The Benefits of This Tool and Process
The SWOT analysis is just one tool. It’s a model, meaning it casts light on particular things and inherently ignores others. It is not a perfect aid. But, in leveraging this tool for a while in trying to support others in solving problems or make decisions, I have found several important benefits both in the model and the process of using it.
- It’s simple. The 2×2 matrix is easy to memorize, easy to recall amidst a “hey ma’am / sir” conversation, and easy to capture on a notecard during the discussion. It’s also easy to explain to the other person, not inundating them with complex theoretical thinking or some robust academic model.
- It helps prevent you from adding “too much value.” We naturally want to be the hero by solving the problem for the person and offering the advice they are missing (“here is what you need to do…”). However, we often miss the mark in our advice because we jump into solving the problem before fully understanding it first. Or we unintentionally make the conversation about us (“I’ve been successful, you’re asking me for help; let me tell you what I would do here.”). Using the SWOT analysis keeps the attention, responsibility, and critical thinking with the other person; we merely serve as a guide.
- It dives into deeper sense-making.
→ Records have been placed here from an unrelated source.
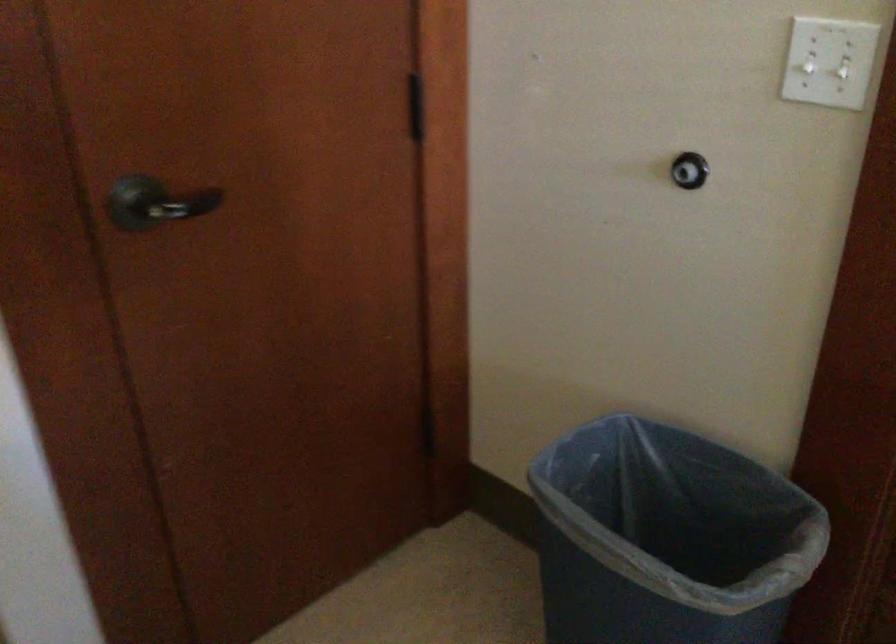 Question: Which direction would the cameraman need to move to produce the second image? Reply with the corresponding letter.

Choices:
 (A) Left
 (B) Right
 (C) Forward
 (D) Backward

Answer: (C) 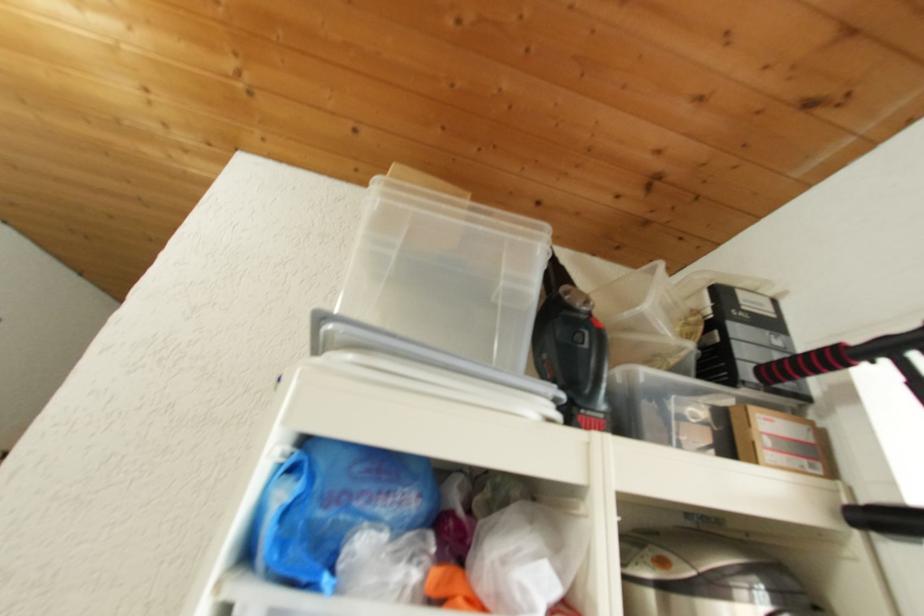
It looks at different angles of the issue, and ones that are often competing against one another. It takes the conversation beyond just identifying the problem (read: complaining) to clarifying why it matters and what steps we need to take to solve it and move forward.
- It builds self-sufficiency over time. Think of the old proverb about giving someone a fish to eat versus teaching them to fish to feed themselves. Using this tool and guiding a conversation around it can equip others to think in these ways for themselves and ultimately able to use it in the future. In time, they become competent, confident, and capable of solving their own problems in the future…and maybe even helping others to as well.
Leaders and mentors help others solve problems. I hope this SWOT analysis can be one supporting tool to enable you to do it a bit more effectively and efficiently.